A New Year gift to the world from India with the Indian Space Research Organisation (ISRO) successfully launched XPOSat (X-ray Polarimeter Satellite) on the first day of the year to help the scientific community globally look at the fundamental phenomena associated with the galaxy and the black holes. India becomes the second country after the US to join Imaging X-ray Polarimetry Explorer, with NASA launching one such satellite in December 2021.

ISRO continued the successful run from where it left the previous year,, creating history with the launch of Chandrayaan-3, followed by the first solar mission - Aditya-L1, and the Gaganyaan Test Vehicle D1 mission.

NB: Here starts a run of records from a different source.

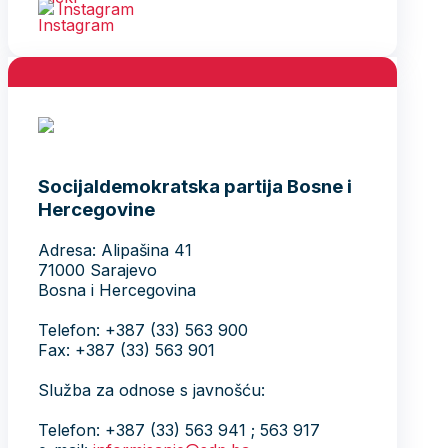
Instagram
Socijaldemokratska partija Bosne i
Hercegovine
Adresa: Alipašina 41
71000 Sarajevo
Bosna i Hercegovina
Telefon: +387 (33) 563 900
Fax: +387 (33) 563 901
Služba za odnose s javnošću:
Telefon: +387 (33) 563 941 ; 563 917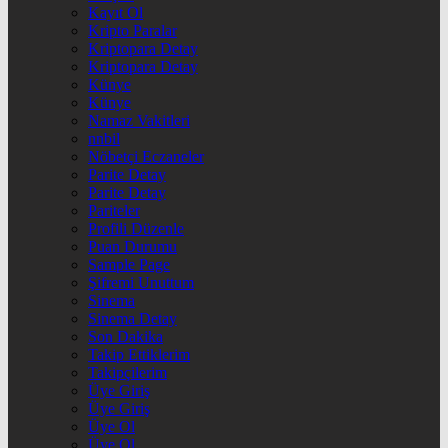
Kayıt Ol
Kripto Paralar
Kriptopara Detay
Kriptopara Detay
Künye
Künye
Namaz Vakitleri
nnbil
Nöbetçi Eczaneler
Parite Detay
Parite Detay
Pariteler
Profili Düzenle
Puan Durumu
Sample Page
Şifremi Unuttum
Sinema
Sinema Detay
Son Dakika
Takip Ettiklerim
Takipçilerim
Üye Giriş
Üye Giriş
Üye Ol
Üye Ol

It was yet another textbook launch through ISRO’s workhorse Polar Satellite Launch Vehicle (PSLV) DL (Dual Launch) on its 60th flight. The scientific mission will have an observation system to help astronomers and the scientific community look at fundamental phenomena associated with the galaxies and the black holes.

After the launch, ISRO Chairman S Somnath from the control room said it was yet another successful mission of PSLV that was accomplished. It placed the primary satellite XPoSat in the desired orbit at 650 km.

Video Credit: Video Credits: TE Raja Simhan

ISRO’s PSLV-C58 Mission was launched XPoSAT into an Eastward low inclination orbit. After injection of the satellite, the PS4 sage was re-started twice to reduce the orbit into a 350 km circular orbit to maintain the 3-axis stabilised mode for Orbital Platform (OP) experiments. The PSLV Orbital Experimental Module-3 experiment was executed, meeting the objective of 10 identified payloads supplied by ISRO and IN-SPACe.

It carried two payloads - POLIX (Polarimeter Instrument in X-rays) and XSPECT (X-ray Spectroscopy and Timing). The POLIX is realised by Raman Research Institute, Bengaluru, and XSPECT is by Space Astronomy Group of UR Satellite Centre, Bengaluru, said ISRO.

First from ISRO

XPoSAT was the first dedicated satellite from ISRO to carry out research in space-based polarisation measurements of X-ray emission from celestial sources.

Mission’s objective

The mission aims to measure polarisation of X-rays in the energy band 8-30 keV emanating from about 50 potential cosmic sources through Thomson Scattering by POLIX payload.

Scientific goals

The mission’s scientific goals were to study the distribution of magnetic fields, geometric anisotropies, alignment about the line of sight, and the nature of accelerators in galactic cosmic X-ray sources by measuring the degree of polarisation and its angle. It will undertake a detailed understanding of galactic black hole binary sources and study and confirm whether the production of X-rays is either from the polar cap of a neutron star or the outer cap of the pulsar magnetosphere.

PSLV Milestone

The launch was the 60th launch using ISRO’s workhorse - the Polar Satellite Launch Vehicle, India’s third-generation launch vehicle. After its first successful launch in October 1994, the PSLV emerged as India’s reliable and versatile workhorse launch vehicle.

Besides, the vehicle successfully launched two spacecrafts “Chandrayaan-1 in 2008 and Mars Orbiter Spacecraft in 2013, that later travelled to the Moon and Mars, respectively. Chandrayaan-1 and MOM were feathers in the hat of PSLV. The long string of consecutive successes and multi-satellite launch capability has reinforced the status of PSLV as a reliable, versatile and affordable launcher in the global market.

Mission director M Jayakumar said XPoSat is a space observatory. However, what makes the mission more interesting is the host of new technologies getting demonstrated in the POEM 3 experiment, including fuel cells and green monopropellant thrusters. It was a women-engineered satellite for the comparison of solar irradiance and UV index.

Satellite Director Brindaban Mahto said the satellite was placed in the intended orbit flawlessly; the satellite health is normal and the solar panels were deployed and battery charging started. This is the first mission globally to have a study of polarised X-ray sources and the second mission for the polarisation of high-energy cosmic sources.

According to S Unnikrishnan Nair, Director, Vikram Sarabhai Space Centre, there are important payloads like fuel cells which will be demonstrated in the POEM phase that is the subsequent phase when PS4 is used as a platform and the fuel cell will have potential applications in future missions like the space station.

“It is yet another historic day in ISRO. We in ISRO have a New Year gift to all the Indians across the globe with the successful launch of XPoSAT satellite and nine payloads in orbit,” said Liquid Propulsion Systems Centre (LPSC), one of the major Centres of ISRO. “Out of the 60 vehicles, 58 (96.7 per cent) is the success rate of PSLV. This is a great achievement,” he said.

“From Saturday evening, the world was celebrating the new year with a lot of fireworks. India today celebrated the new year with the largest rocket firework ever,” said M Sankaran, Director of U R Rao Satellite Centre.